In the next video, we’re going to do the same thing only with the third party tools that we’ve highlighted throughout this video series, that being Cloudberry S3 explorer, Cyberduck and Bucket Explorer, but for now go ahead and log in to your AWS console, come on over here to the left and click on S3, and click on one of the buckets here so we can check out one of the objects or files here, and let’s go ahead and go with the dollar sign money bag. Let’s go ahead and select that.
Come on over here to properties and under details you can see right here server-side encryption. You can just click on this next to AES which means advanced encryption standard and then click on save. It goes to the transferring process and done. That’s how easy it is to secure that particular object, but it can actually get even easier. Let’s go ahead and decrypt this one real quick. Click on no, click on save.
You can actually do the encryption in the upload process. Let’s go to upload, click on add files and then I’m going to go ahead and select the spring beanie, I don’t think that one’s up there yet. Nope, let’s go ahead and select this one. Click on open and then under set details, right here check that box, server-side encryption is done in the uploading process. Click on start upload, boom. Now if we go ahead and select this one and go to properties and click on none, so that it’s decrypted or no longer encrypted, un-encrypted.
Now then we can encrypt by selecting multiple files at the same time and then come over to properties once you’ve selected those files and then click right here on the radio button next to AES256, click on save, we’re doing all 3 objects, done. That’s how simple it is to encrypt multiple files at the same time.
Now let’s decrypt these because I want to show you one other thing too. Come on back to properties with those still selected. Click on none, click on save. Let’s say for example you have several people that have access to your AWS account and they regularly upload files into this bucket or any bucket for that matter or this what they call a bucket policy because so far we’ve dealt with user policies but you can actually create and enable a bucket policy that will prevent any files from being uploaded unless that person that uploaded them goes through that extra step and encrypts it during the upload process. Let me show you what I’m talking about.
Let’s come on back to the bucket and then click on properties, then go to permissions.

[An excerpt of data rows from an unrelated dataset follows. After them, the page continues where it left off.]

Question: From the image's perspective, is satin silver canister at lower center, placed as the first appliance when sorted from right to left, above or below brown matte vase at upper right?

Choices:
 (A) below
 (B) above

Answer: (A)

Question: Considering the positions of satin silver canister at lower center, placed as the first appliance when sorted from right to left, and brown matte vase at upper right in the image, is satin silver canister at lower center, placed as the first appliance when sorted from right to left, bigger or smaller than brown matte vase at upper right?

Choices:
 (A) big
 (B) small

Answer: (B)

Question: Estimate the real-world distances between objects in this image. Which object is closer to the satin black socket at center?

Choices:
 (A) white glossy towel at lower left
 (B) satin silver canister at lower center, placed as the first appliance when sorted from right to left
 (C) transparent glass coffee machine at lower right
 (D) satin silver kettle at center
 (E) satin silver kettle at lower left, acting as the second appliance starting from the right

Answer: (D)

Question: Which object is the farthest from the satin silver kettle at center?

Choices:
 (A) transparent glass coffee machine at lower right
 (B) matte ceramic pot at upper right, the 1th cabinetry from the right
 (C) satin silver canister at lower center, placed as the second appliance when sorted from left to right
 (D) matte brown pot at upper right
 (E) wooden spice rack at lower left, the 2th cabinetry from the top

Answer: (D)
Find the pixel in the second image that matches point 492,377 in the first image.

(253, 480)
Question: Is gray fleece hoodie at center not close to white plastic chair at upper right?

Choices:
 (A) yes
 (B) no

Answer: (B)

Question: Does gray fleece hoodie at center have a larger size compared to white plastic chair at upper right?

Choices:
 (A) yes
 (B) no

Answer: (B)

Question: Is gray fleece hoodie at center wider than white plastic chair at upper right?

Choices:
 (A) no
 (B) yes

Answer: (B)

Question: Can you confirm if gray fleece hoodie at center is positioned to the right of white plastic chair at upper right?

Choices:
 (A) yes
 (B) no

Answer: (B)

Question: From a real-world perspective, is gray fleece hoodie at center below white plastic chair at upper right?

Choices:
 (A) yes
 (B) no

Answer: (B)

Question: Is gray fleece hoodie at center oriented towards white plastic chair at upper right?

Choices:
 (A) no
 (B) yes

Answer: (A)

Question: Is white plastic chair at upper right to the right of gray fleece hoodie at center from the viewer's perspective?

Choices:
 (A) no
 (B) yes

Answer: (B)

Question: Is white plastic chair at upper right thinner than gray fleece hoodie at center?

Then right here under Add Bucket Policy, I’m going to go ahead and add a bucket policy and you don’t have to worry about pausing the video to write this stuff down. I’m going to include this as a copy and paste text document along with this video, so all you have to do is copy it from the text document that I give you, paste it in this box here, make one change right here where it says ‘your bucket’ put in the name of the bucket that you want this policy to work with and in this case it’s my.demo-bucket and then click on save. That simple.

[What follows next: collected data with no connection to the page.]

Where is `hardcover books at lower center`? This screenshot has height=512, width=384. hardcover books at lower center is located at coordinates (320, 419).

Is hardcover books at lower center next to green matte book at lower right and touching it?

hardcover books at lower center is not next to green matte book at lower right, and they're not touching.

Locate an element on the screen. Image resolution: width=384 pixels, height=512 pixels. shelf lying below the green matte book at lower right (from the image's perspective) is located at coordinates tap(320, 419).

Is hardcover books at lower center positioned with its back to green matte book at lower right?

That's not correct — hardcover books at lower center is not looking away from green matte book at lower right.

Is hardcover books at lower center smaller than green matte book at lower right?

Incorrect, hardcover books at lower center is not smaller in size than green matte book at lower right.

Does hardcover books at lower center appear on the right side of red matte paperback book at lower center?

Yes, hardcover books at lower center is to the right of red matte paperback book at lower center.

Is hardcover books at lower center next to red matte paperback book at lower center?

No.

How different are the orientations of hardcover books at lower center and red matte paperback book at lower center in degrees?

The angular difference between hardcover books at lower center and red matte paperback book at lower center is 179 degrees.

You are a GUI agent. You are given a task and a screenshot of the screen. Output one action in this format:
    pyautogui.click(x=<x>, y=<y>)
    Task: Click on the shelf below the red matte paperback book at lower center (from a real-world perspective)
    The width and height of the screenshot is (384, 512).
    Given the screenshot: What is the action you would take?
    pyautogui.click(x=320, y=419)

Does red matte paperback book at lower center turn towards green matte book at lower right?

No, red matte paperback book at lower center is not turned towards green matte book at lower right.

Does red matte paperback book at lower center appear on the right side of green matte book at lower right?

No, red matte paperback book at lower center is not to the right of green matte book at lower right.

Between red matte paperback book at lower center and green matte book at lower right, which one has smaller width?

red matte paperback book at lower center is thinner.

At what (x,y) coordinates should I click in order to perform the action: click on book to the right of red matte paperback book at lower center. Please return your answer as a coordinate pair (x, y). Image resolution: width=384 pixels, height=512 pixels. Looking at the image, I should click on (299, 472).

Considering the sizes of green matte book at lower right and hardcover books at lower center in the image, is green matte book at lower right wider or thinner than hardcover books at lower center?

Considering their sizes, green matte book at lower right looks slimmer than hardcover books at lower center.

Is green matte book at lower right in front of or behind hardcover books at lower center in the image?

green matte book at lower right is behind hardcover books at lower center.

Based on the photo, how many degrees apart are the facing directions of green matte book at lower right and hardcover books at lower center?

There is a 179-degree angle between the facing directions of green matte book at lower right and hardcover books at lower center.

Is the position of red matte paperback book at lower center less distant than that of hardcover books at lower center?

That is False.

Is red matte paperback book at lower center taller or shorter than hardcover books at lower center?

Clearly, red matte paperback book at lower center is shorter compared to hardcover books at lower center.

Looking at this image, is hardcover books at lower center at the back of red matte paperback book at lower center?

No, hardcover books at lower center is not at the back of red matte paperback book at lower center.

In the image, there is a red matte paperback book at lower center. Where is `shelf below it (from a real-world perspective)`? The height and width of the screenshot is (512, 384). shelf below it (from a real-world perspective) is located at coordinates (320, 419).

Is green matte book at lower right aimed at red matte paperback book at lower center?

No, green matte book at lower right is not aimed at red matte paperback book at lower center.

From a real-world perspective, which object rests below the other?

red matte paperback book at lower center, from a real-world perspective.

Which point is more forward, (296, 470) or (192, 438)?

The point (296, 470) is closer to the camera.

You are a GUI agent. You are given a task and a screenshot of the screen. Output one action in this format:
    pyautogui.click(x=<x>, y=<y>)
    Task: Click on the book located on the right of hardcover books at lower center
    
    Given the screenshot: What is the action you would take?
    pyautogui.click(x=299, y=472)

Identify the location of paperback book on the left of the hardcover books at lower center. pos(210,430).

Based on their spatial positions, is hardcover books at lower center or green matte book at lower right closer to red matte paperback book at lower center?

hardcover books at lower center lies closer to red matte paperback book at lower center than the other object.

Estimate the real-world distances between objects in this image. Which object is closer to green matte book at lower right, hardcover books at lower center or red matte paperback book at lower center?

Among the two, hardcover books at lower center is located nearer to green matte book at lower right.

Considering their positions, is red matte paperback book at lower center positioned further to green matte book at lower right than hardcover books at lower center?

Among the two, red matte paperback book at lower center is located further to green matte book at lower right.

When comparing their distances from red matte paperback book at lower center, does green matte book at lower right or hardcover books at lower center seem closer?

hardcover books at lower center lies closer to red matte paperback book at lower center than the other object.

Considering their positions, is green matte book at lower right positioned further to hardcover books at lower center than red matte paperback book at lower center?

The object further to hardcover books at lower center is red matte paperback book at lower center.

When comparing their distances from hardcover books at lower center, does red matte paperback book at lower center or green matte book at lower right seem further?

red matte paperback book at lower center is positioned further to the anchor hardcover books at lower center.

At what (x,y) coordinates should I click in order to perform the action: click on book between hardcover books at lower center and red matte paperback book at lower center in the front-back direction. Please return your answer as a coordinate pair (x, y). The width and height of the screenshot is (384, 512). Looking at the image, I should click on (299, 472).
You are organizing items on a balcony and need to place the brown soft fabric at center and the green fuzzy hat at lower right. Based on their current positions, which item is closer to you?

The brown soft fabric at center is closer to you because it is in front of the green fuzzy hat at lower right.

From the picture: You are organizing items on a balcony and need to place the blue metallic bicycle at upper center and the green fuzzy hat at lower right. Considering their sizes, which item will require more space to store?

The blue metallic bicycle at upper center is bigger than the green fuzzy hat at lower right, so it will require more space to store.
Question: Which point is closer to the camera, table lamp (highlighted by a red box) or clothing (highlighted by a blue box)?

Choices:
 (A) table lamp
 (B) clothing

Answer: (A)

Now then, whenever somebody tries to upload an image that’s not encrypted, it’s not going to work or if someone tries to remove the encryption from one of these already encrypted files or objects, it’s not going to let him. Let me show you. Let’s go ahead and upload. Go to add files. Let’s try this one this time. I don’t think I have that one in there, nope. Click on open and click on start upload because I want to be lazy and not do anything about the details. See the transfer take place but it’s not going to let us because it was not encrypted. Now let’s do the same thing, only this time add file, select file, click on open, go to set details, use server-side encryption, click on start upload, the same file only this time it’s done because it did what that bucket policy required.
And if we try to remove or un-encrypt that file, go ahead and select that, come on over to properties, click on details, go to none, so you see it was encrypted but now we want none, click on save, and because of that bucket policy’s in place, it’s not going to let it happen. Pretty powerful stuff.
And that’s going to bring us to the end of this video on how to encrypt your S3 bucket files using AWS console. Thanks for watching and you have a great day.